Tuesday, June 21, 2022

Resilience in High School Students: Can They Obtain It?

Anyone who works with teenagers on a regular basis will report the divide between those who have resilience and those who don’t. The American Psychological Association defines resilience as:

Resilience is the process and outcome of successfully adapting to difficult or challenging life experiences, especially through mental, emotional, and behavioral flexibility and adjustment to external and internal demands.

The question poses itself: if some people aren’t resilient, can those people become resilient? Mary Pipher writes:

Resilience is not a fixed trait and we can master the skill of resilience in the same ways we learn to cook, drive, or do yoga. Growth isn’t inevitable.
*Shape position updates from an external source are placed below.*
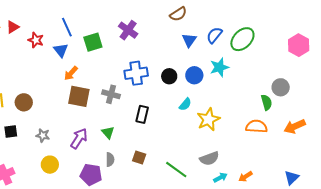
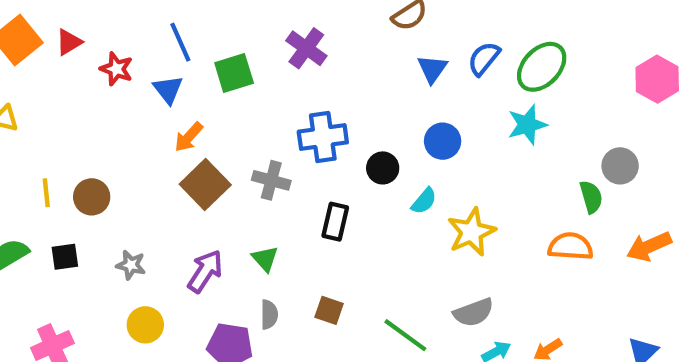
cyan star: (219, 67) -> (527, 125), moved
black circle: (169, 76) -> (383, 168), moved
brown square: (79, 96) -> (205, 184), turned 35

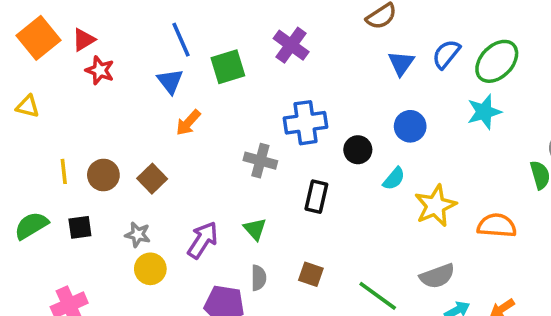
red star: (116, 69) -> (100, 70), moved
brown square: (205, 184) -> (152, 179), moved, size x0.7
orange semicircle: (571, 246) -> (497, 226), moved
yellow circle: (145, 325) -> (150, 269), moved

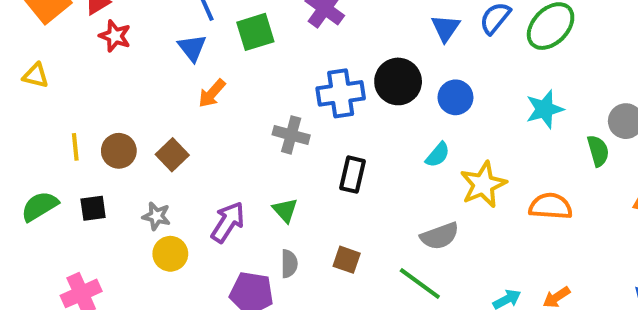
cyan star: (484, 112) -> (545, 109), moved
black circle: (358, 150) -> (398, 81), moved, size x1.5
gray semicircle: (437, 276) -> (440, 236), moved

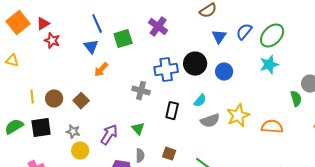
cyan star: (545, 109) -> (269, 65), moved
cyan semicircle: (438, 155) -> (200, 101), moved
black square: (93, 208) -> (41, 128), size x1.5
gray semicircle: (440, 236) -> (210, 121), moved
Those who don’t develop resilience will “remain locked in their smallest selves cosseted by blankets of familiar but outdated ideas,” or,

Others wither emotionally over time and deal with life’s many body blows by becoming more isolated and self-involved.

In an educational setting, resilience is the ability to focus one’s self on one’s work, even if the last piece of work went badly, and even if this piece of work isn’t easy, or isn’t likely to be completed perfectly.

Resilience is the ability to override one’s emotions and direct one’s self to one’s duty — to get the job done — to “just do it,” in the words of the famous advertising slogan.